U.S. tree nut growers are receiving good news just in time for the holidays. A report issued recently by Rabobank's Food & Agribusiness Research and Advisory group projects nut prices will remain competitive in the coming years. The information arrives as operations are wrapping up another banner harvest for most tree nut varieties.
The report credits China's ongoing demand for almonds, walnuts, pistachios, pecans and hazelnuts as the driving force behind increasing prices and yields in the United States. As China's once largely agrarian country transforms its economy from export-driven to consumer-driven, the country's urban middle class finds itself with more purchasing power to afford premium products like those of U.S. tree nuts. Additionally, an expanding worldwide health and wellness movement has found fertile ground in China, where such nuts play a key role in balanced nutrition.

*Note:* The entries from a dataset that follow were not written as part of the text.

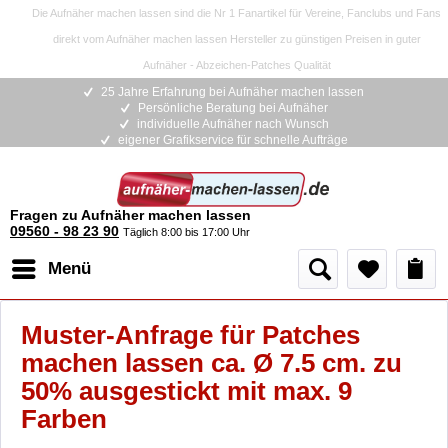
Die Aufnäher machen lassen sind die Nr 1 Fanartikel für Vereine, Fanclubs und Fans
direkt vom Aufnäher machen lassen Hersteller zu günstigen Preisen in guter
Aufnäher - Abzeichen-Patches Qualität
25 Jahre Erfahrung bei Aufnäher machen lassen
Persönliche Beratung bei Aufnäher
individuelle Aufnäher nach Wunsch
eigener Grafikservice für schnelle Aufträge
Fragen zu Aufnäher machen lassen
09560 - 98 23 90
Täglich 8:00 bis 17:00 Uhr
Menü
Muster-Anfrage für Patches
machen lassen ca. Ø 7.5 cm. zu
50% ausgestickt mit max. 9
Farben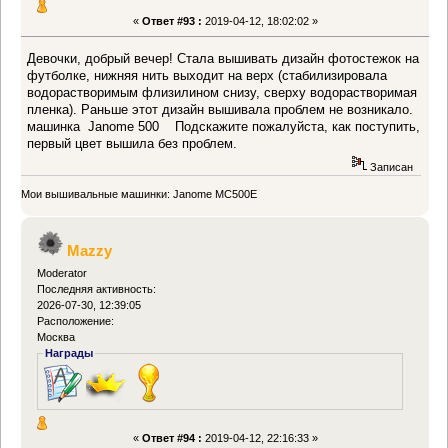
«
Ответ #93 :
2019-04-12, 18:02:02 »
Девочки, добрый вечер! Стала вышивать дизайн фотостежок на
футболке, нижняя нить выходит на верх (стабилизировала
водорастворимым флизилином снизу, сверху водорастворимая
пленка). Раньше этот дизайн вышивала проблем не возникало.
машинка Janome 500 Подскажите пожалуйста, как поступить,
первый цвет вышила без проблем.
Записан
Мои вышивальные машинки: Janome MC500E
Mazzy
Moderator
Последняя активность:
2026-07-30, 12:39:05
Расположение:
Москва
Награды
«
Ответ #94 :
2019-04-12, 22:16:33 »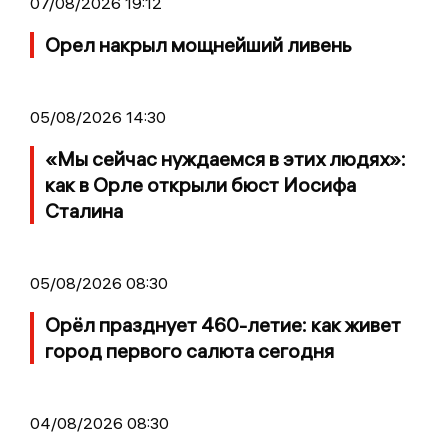
07/08/2026 19:12
Орел накрыл мощнейший ливень
05/08/2026 14:30
«Мы сейчас нуждаемся в этих людях»:
как в Орле открыли бюст Иосифа
Сталина
05/08/2026 08:30
Орёл празднует 460-летие: как живет
город первого салюта сегодня
04/08/2026 08:30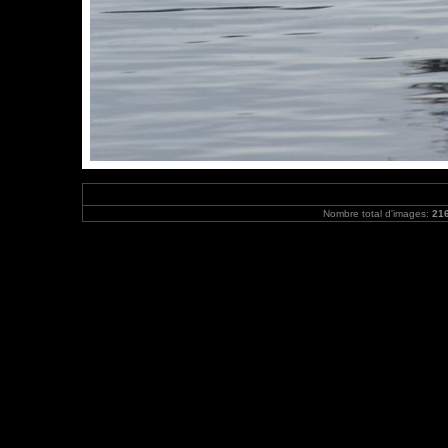
Nombre total d'images:
21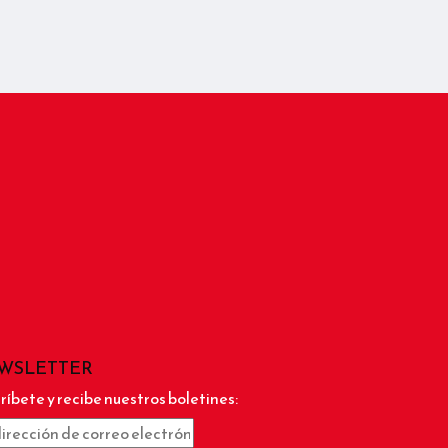
WSLETTER
ríbete y recibe nuestros boletines: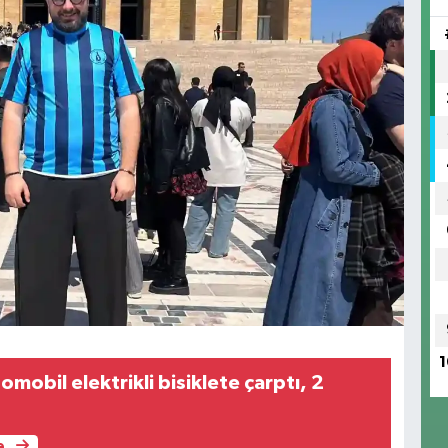
1
mobil elektrikli bisiklete çarptı, 2
e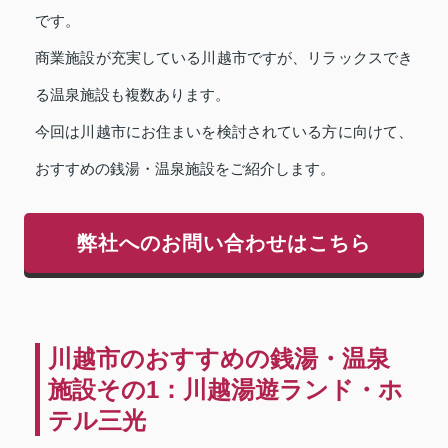
です。
商業施設が充実している川越市ですが、リラックスでき
る温泉施設も複数あります。
今回は川越市にお住まいを検討されている方に向けて、
おすすめの銭湯・温泉施設をご紹介します。
弊社へのお問い合わせはこちら
川越市のおすすめの銭湯・温泉
施設その1：川越湯遊ランド・ホ
テル三光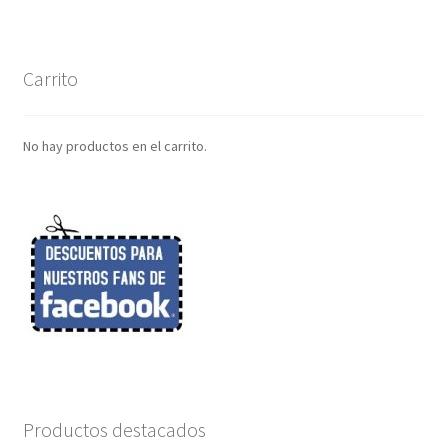
Carrito
No hay productos en el carrito.
Productos destacados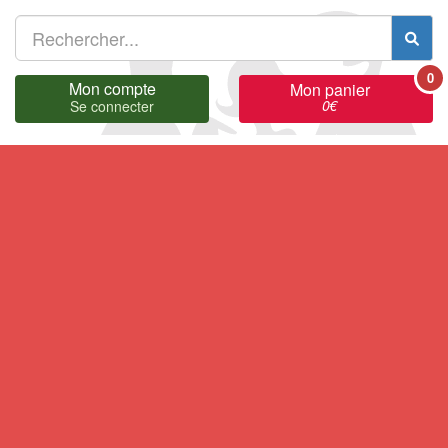
0
Mon compte
Mon panier
0
€
Se connecter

"The Chinese government is promoting an economy that is favorable for many U.S. exports, especially tree nuts," said the report's author, Karen Halliburton Barber, assistant vice president and senior agricultural analyst with the Food & Agribusiness Research and Advisory group in Fresno. "As the Chinese middle class grows, so will the demand for almonds, walnuts, pistachios, pecans and hazelnuts. This is good news for growers here in the U.S."
The increased demand comes with risks. Those risks include the threat of a strengthening U.S. dollar that could raise the costs of the export items, some of which would be passed on to Chinese consumers who may shy away from increased prices. Barber notes that while this is a concern, premium imported tree nuts are already being purchased by higher income segments of the population who are more likely to be able to absorb the higher prices.
Additionally, the report cautions about the threat of China turning to suppliers from countries such as Turkey, India, Ukraine or South Africa to fill its tree nut needs, especially if the U.S. cannot keep pace with short-term demand. Furthermore, China is strengthening its own production of walnuts and, to a lesser extent, almonds; though increasing numbers of Chinese consumers prefer U.S. walnuts to Chinese-grown, due to taste differences resulting from harvesting and storage practices. Overall, the report signals a good outlook for growers despite these risks; however, U.S. processors face a different set of circumstances.
"U.S. processors face a dual challenge: the rising cost of tree nuts and competition from lower-cost processing in China," said Barber. "Many importers have been reducing their costs buying in-shell nuts directly from growers and shipping them overseas for processing."
The report provides individual outlook profiles for almonds, walnuts, pistachios, pecans and hazelnuts, including each nut's challenges and opportunities. The study also touches on other global export markets and their effect on the short-, medium- and long-term demand for U.S. tree nuts.